1. An eye tracking system comprising: an eye finder module configured to receive a digital image of a user’s face and produce eye region data specifying first and second locations of the user’s eyes; a pupil finder module configured to receive the eye region data and to determine, using the digital image and the eye region data, the locations of first and second pupil centers within the digital image; and a gaze finder module configured to determine a user gaze point based in part on the locations of the first and second pupil centers; wherein at least one of the eye finder module, pupil finder module, and gaze finder module are implemented as a previously trained machine learning model.

2. The eye tracking system of claim 1, wherein the gaze finder module is implemented as an artificial neural network (ANN).

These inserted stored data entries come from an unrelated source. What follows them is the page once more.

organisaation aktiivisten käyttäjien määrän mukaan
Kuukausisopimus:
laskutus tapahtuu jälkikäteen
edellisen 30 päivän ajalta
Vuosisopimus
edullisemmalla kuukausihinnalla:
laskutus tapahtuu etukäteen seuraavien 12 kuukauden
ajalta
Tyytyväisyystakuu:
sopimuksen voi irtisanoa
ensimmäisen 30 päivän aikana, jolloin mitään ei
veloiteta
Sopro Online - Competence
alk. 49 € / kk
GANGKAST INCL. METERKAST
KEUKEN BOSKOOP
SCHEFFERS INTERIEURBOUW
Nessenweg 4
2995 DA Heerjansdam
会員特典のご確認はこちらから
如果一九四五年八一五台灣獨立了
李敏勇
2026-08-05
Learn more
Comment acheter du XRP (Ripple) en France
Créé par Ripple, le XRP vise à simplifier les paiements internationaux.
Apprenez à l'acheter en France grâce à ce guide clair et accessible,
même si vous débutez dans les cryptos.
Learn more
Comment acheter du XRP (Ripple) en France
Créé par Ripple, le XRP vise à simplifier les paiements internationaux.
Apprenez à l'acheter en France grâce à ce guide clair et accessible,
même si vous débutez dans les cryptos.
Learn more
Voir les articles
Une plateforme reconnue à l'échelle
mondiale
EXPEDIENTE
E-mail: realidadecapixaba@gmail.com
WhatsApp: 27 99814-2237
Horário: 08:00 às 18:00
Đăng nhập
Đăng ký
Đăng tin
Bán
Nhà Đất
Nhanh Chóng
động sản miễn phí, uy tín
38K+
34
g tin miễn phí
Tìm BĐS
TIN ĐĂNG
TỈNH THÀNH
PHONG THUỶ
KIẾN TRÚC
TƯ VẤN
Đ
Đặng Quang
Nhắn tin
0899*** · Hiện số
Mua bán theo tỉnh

3. The eye tracking system of claim 1, wherein the pupil finder module is implemented as a convolutional neural network (CNN).

4. The eye tracking system of claim 3, wherein the CNN is implemented using YOLO object detection.

5. The eye tracking system of claim 1, further including a corneal reflection finder module configured to receive the eye region data and to determine, using the digital image and the eye region data, at least one corneal reflection within the digital image, wherein the gaze finder determines the user gaze point base in part on the locations of the plurality of corneal reflections.

6. The eye tracking system of claim 1, wherein the machine learning model is trained by acquiring images of the user during normal operation.

7. The eye tracking system of claim 1, wherein at least one of the eye finder module and gaze finder module is implemented on a cloud computing platform remote from the user.

8. An eye tracking system comprising: an eye finder module configured to receive a digital image of a user’s face and produce eye region data specifying first and second locations of the user’s eyes; and a gaze finder module, including a previously trained convolutional machine learning model, configured to determine a user gaze point based in part on the eye region data.

9. The eye tracking system of claim 8, wherein the previously trained machine learning model is a convolutional neural network (CNN).

10. The eye tracking system of claim 8, wherein the eye finder module is implemented using YOLO object detection.

11. The eye tracking system of claim 8, wherein the previously trained machine learning model is trained by acquiring images of the user during normal operation.

12. The eye tracking system of claim 8, wherein at least one of the gaze finder module and eye finder module is implemented using a cloud computing platform remote from the user.

13. An eye tracking method comprising: receiving a digital image of a user’s face; producing eye region data specifying first and second locations of the user’s eyes; determining, using the digital image and the eye region data, the locations of first and second pupil centers within the digital image; and determining, using a previously trained shallow neural network model, a user gaze point based in part on the locations of the first and second pupil centers.

14. The eye tracking method of claim 13, wherein the eye region data is determined using a shallow artificial neural network (ANN).

15. The eye tracking method of claim 13, wherein the locations of the first and second pupil centers are determined using a convolutional neural network (CNN).

16. The eye tracking method of claim 15, wherein the CNN is implemented using YOLO object detection.

17. The eye tracking method of claim 13, further including: receiving the eye region data; and determining, using the digital image and the eye region data, at least one corneal reflection within the digital image.

18. The eye tracking method of claim 13, wherein the previously trained shallow neural network model is trained by acquiring images of the user during normal operation.

19. An eye tracking system comprising: an eye-tracking assembly including at least one infrared (IR) light emitting diode (LED) positioned to illuminate a user’s facial region, and at least one cameral configured to acquire a digital image of the user’s facial region; an eye finder module configured to receive a digital image of a user’s facial region from the eye-tracking assembly and produce eye region data specifying first and second locations of the user’s eyes; a pupil finder module pupil finder module implemented as a YOLO convolutional neural network (CNN) configured to receive the eye region data and to determine, using the digital image and the eye region data, the locations of first and second pupil centers within the digital image; a corneal reflection finder module implemented as a YOLO CNN configured to receive the eye region data and to determine, using the digital image and the eye region data, at least one corneal reflection within the digital image; and a gaze finder module implemented as a shallow artificial neural network (ANN) configured to determine a user gaze point based in part on the respective locations of the first and second pupil centers and the at least one corneal reflection; wherein at least one of the eye finder module, pupil finder module, corneal reflection finder module, and gaze finder module are trained by acquiring images of the user during normal operation.

20. The eye tracking system of claim 19, wherein at least one of the gaze finder module, corneal reflection module, and eye finder module is implemented using a cloud computing platform remote from the user.